Many species of shark may engage in frenzied hunting, during which they can become very aggressive and attack each other as well as the prey, he further noted.

"Feeding frenzies can be dangerous for humans who happen to be in the water, as the sharks may not be able to distinguish between prey and people," he added.

Numerous survivor accounts indicated that many victims were attacked near the surface of the water.

This has led experts to conclude that oceanic whitetip sharks were most likely behind the attacks, since they are a surface-dwelling species.

Although oceanic whitetips are fearsome predators, their meals can be few and far between, so they are often opportunistic feeders.

According to the Florida Museum, the species is often the first at the scene of oceanic disasters. It was also a major cause of fatalities following the sinking of the RMS Nova Scotia in 1942.

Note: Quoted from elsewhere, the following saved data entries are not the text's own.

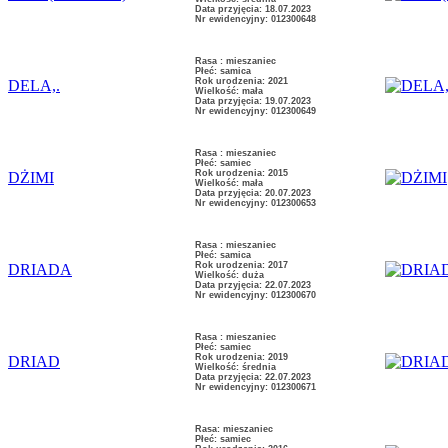
Data przyjęcia: 18.07.2023
Nr ewidencyjny: 012300648
Rasa : mieszaniec
Płeć: samica
Rok urodzenia: 2021
DELA,.
Wielkość: mała
Data przyjęcia: 19.07.2023
Nr ewidencyjny: 012300649
Rasa : mieszaniec
Płeć: samiec
Rok urodzenia: 2015
DŻIMI
Wielkość: mała
Data przyjęcia: 20.07.2023
Nr ewidencyjny: 012300653
Rasa : mieszaniec
Płeć: samica
Rok urodzenia: 2017
DRIADA
Wielkość: duża
Data przyjęcia: 22.07.2023
Nr ewidencyjny: 012300670
Rasa : mieszaniec
Płeć: samiec
Rok urodzenia: 2019
DRIAD
Wielkość: średnia
Data przyjęcia: 22.07.2023
Nr ewidencyjny: 012300671
Rasa: mieszaniec
Płeć: samiec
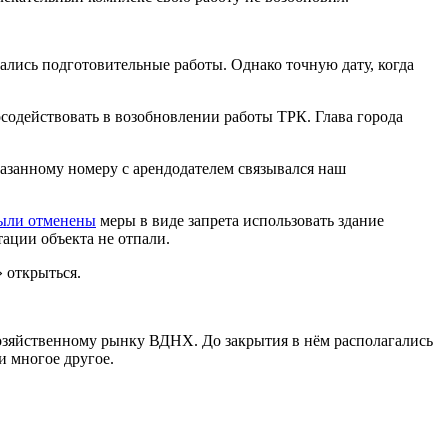
ались подготовительные работы. Однако точную дату, когда
содействовать в возобновлении работы ТРК. Глава города
казанному номеру с арендодателем связывался наш
ыли отменены
меры в виде запрета использовать здание
тации объекта не отпали.
 открыться.
охозяйственному рынку ВДНХ. До закрытия в нём располагались
и многое другое.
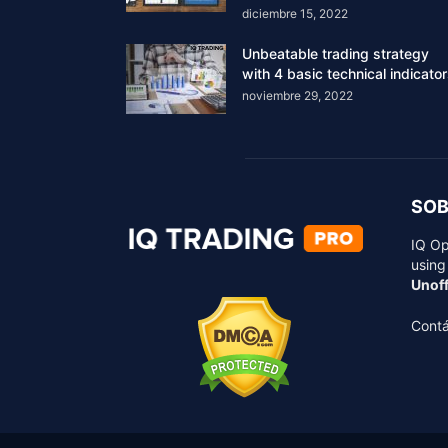
diciembre 15, 2022
Unbeatable trading strategy
with 4 basic technical indicato
noviembre 29, 2022
SOB
IQ Op
using
Unoff
Cont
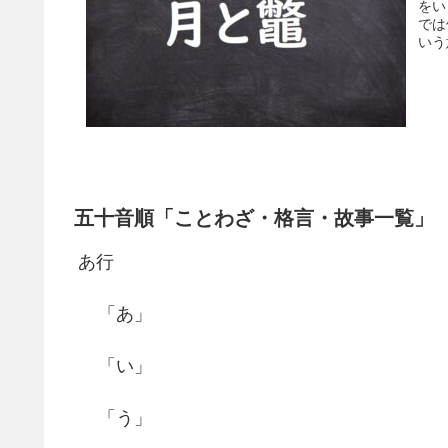
をい
では
いう
五十音順「ことわざ・格言・故事一覧」
あ行
「あ」
「い」
「う」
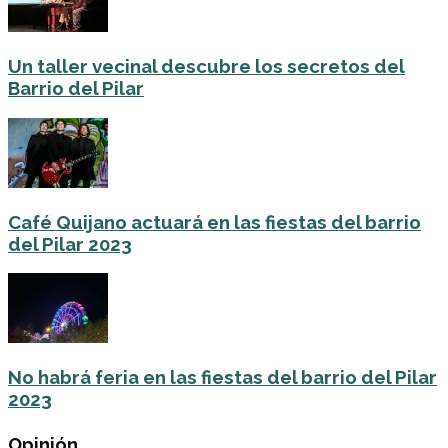
Un taller vecinal descubre los secretos del
Barrio del Pilar
Café Quijano actuará en las fiestas del barrio
del Pilar 2023
No habrá feria en las fiestas del barrio del Pilar
2023
Opinión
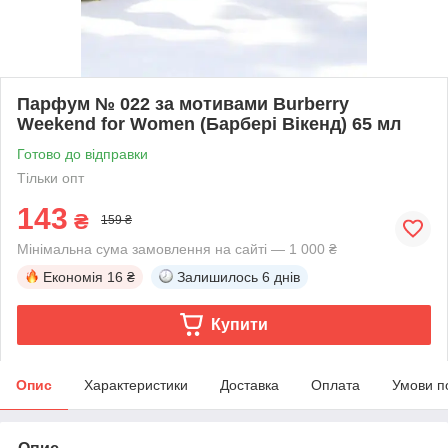
Парфум № 022 за мотивами Burberry
Weekend for Women (Барбері Вікенд) 65 мл
Готово до відправки
Тільки опт
143
₴
159 ₴
Мінімальна сума замовлення на сайті — 1 000 ₴
Економія
16 ₴
Залишилось
6 днів
Купити
Опис
Характеристики
Доставка
Оплата
Умови п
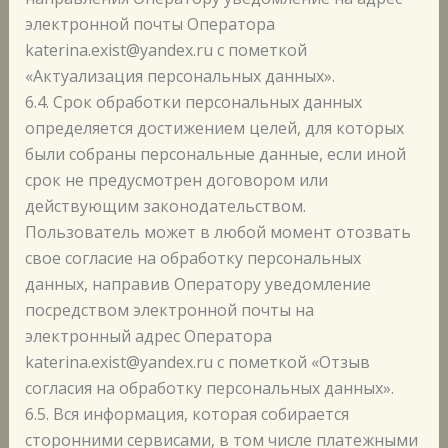
электронной почты Оператора
katerina.exist@yandex.ru с пометкой
«Актуализация персональных данных».
6.4. Срок обработки персональных данных
определяется достижением целей, для которых
были собраны персональные данные, если иной
срок не предусмотрен договором или
действующим законодательством.
Пользователь может в любой момент отозвать
свое согласие на обработку персональных
данных, направив Оператору уведомление
посредством электронной почты на
электронный адрес Оператора
katerina.exist@yandex.ru с пометкой «Отзыв
согласия на обработку персональных данных».
6.5. Вся информация, которая собирается
сторонними сервисами, в том числе платежными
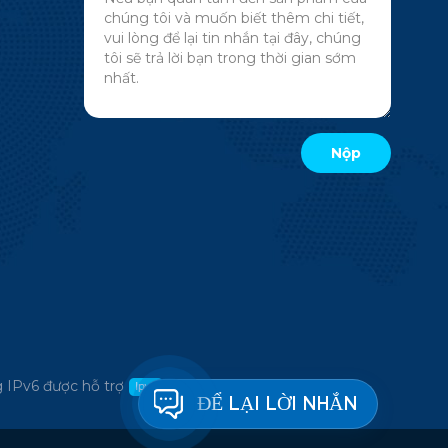
 IPv6 được hỗ trợ
ĐỂ LẠI LỜI NHẮN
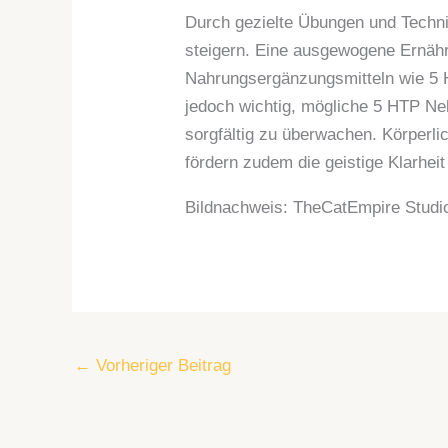
Durch gezielte Übungen und Technik
steigern. Eine ausgewogene Ernäh
Nahrungsergänzungsmitteln wie 5 H
jedoch wichtig, mögliche 5 HTP Ne
sorgfältig zu überwachen. Körperl
fördern zudem die geistige Klarhei
Bildnachweis:
TheCatEmpire Studi
←
Vorheriger Beitrag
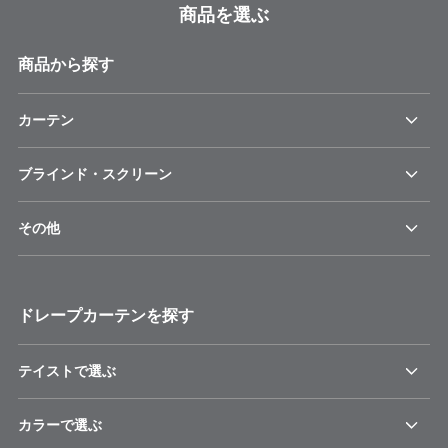
商品を選ぶ
商品から探す
カーテン
ブラインド・スクリーン
その他
ドレープカーテンを探す
テイストで選ぶ
カラーで選ぶ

The species is known to be persistent, unpredictable and shows little fear, making it particularly dangerous to humans, the same museum notes.

Oceanic whitetip sharks are particularly dangerous to humans(iStock)

For four days, the Indianapolis’s survivors attempted to stay alive by floating in groups. However, the searing heat meant that many succumbed to dehydration, while others died of hypernatremia (too much sodium in the blood) from being forced to drink seawater.

Meanwhile, although the US Navy had received word that a Japanese submarine had sunk one of its ships, the message was taken as fake – an attempt to lure American rescue boats into a trap.

Fortunately, a Navy plane eventually spotted the Indianapolis survivors while flying overhead.

At last, a seaplane was landed to rescue the remaining men from the water. Of the ship’s original 1,195, only 316 survived.

Naturally, some 70 years after the tragedy, the story was turned into a Hollywood blockbuster starring Nicolas Cage.